[RECORD SET — start]

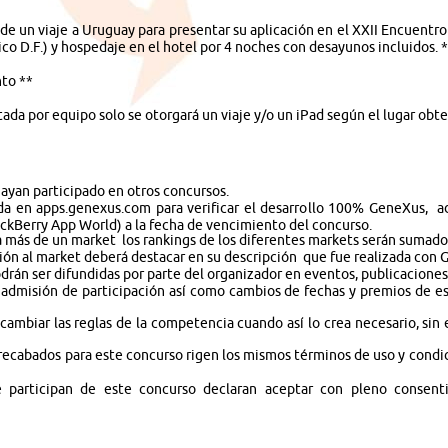
de un viaje a Uruguay para presentar su aplicación en el XXII Encuentro
co D.F.) y hospedaje en el hotel por 4 noches con desayunos incluidos. 
to **
tada por equipo solo se otorgará un viaje y/o un iPad según el lugar obt
hayan participado en otros concursos.
ada en apps.genexus.com para verificar el desarrollo 100% GeneXus, a
ackBerry App World) a la fecha de vencimiento del concurso.
a más de un market los rankings de los diferentes markets serán sumados 
ación al market deberá destacar en su descripción que fue realizada con
odrán ser difundidas por parte del organizador en eventos, publicacione
 admisión de participación así como cambios de fechas y premios de est
cambiar las reglas de la competencia cuando así lo crea necesario, sin 
recabados para este concurso rigen los mismos términos de uso y condi
que participan de este concurso declaran aceptar con pleno consent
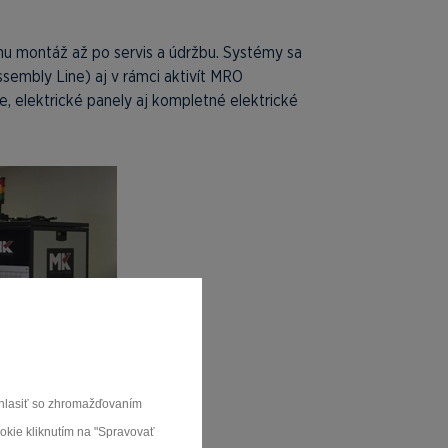
nu montáž až po servis a údržbu. Systémy sa
sembly Line) aj v rámci aktivít MRO
, elektrické panely aj kompletné elektrické
súhlasiť so zhromažďovaním
ookie kliknutím na "Spravovať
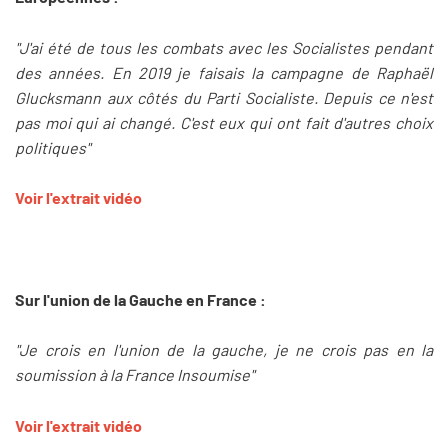
"J'ai été de tous les combats avec les Socialistes pendant
des années. En 2019 je faisais la campagne de Raphaël
Glucksmann aux côtés du Parti Socialiste. Depuis ce n'est
pas moi qui ai changé. C'est eux qui ont fait d'autres choix
politiques"
Voir l'extrait vidéo
Sur l'union de la Gauche en France :
"Je crois en l'union de la gauche, je ne crois pas en la
soumission à la France Insoumise"
Voir l'extrait vidéo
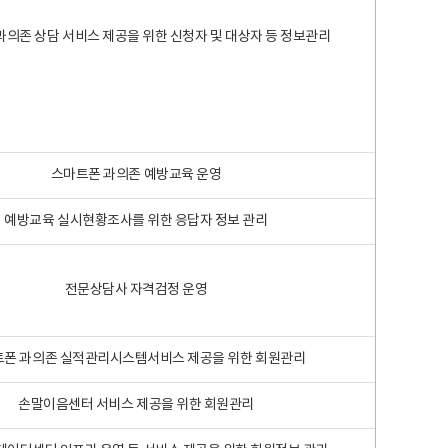
과의존 상담 서비스 제공을 위한 신청자 및 대상자 등 정보관리
스마트폰 과의존 예방교육 운영
예방교육 실시현황조사를 위한 응답자 정보 관리
전문상담사 자격검정 운영
폰 과의존 실적관리시스템서비스 제공을 위한 회원관리
손말이음센터 서비스 제공을 위한 회원관리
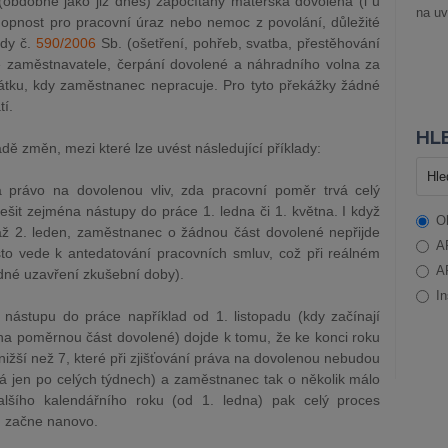
bdobně jako již dnes) započítány mateřská dovolená (i u
na uv
pnost pro pracovní úraz nebo nemoc z povolání, důležité
ády č.
590/2006
Sb. (ošetření, pohřeb, svatba, přestěhování
ě zaměstnavatele, čerpání dovolené a náhradního volna za
átku, kdy zaměstnanec nepracuje. Pro tyto překážky žádné
í.
HLE
 změn, mezi které lze uvést následující příklady:
a právo na dovolenou vliv, zda pracovní poměr trvá celý
ešit zejména nástupy do práce 1. ledna či 1. května. I když
O
ž 2. leden, zaměstnanec o žádnou část dovolené nepřijde
A
to vede k antedatování pracovních smluv, což při reálném
A
dné uzavření zkušební doby).
In
nástupu do práce například od 1. listopadu (kdy začínají
a na poměrnou část dovolené) dojde k tomu, že ke konci roku
nižší než 7, které při zjišťování práva na dovolenou nebudou
á jen po celých týdnech) a zaměstnanec tak o několik málo
alšího kalendářního roku (od 1. ledna) pak celý proces
u začne nanovo.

[RECORD SET — finish]

### [YOUR ASSIGNMENT]
Whatever pictures the records hold, omit them; give again exactly the lines from the one containing "pas moi qui" through the one containing "Sb. (ošetření, pohřeb, svatba, přestěhování".

### [FINISHED TASK]
pas moi qui ai changé. C'est eux qui ont fait d'autres choix
politiques"
Voir l'extrait vidéo
Sur l'union de la Gauche en France :
"Je crois en l'union de la gauche, je ne crois pas en la
soumission à la France Insoumise"
Voir l'extrait vidéo
과의존 상담 서비스 제공을 위한 신청자 및 대상자 등 정보관리
스마트폰 과의존 예방교육 운영
예방교육 실시현황조사를 위한 응답자 정보 관리
전문상담사 자격검정 운영
폰 과의존 실적관리시스템서비스 제공을 위한 회원관리
손말이음센터 서비스 제공을 위한 회원관리
bdobně jako již dnes) započítány mateřská dovolená (i u
na uv
pnost pro pracovní úraz nebo nemoc z povolání, důležité
ády č.
590/2006
Sb. (ošetření, pohřeb, svatba, přestěhování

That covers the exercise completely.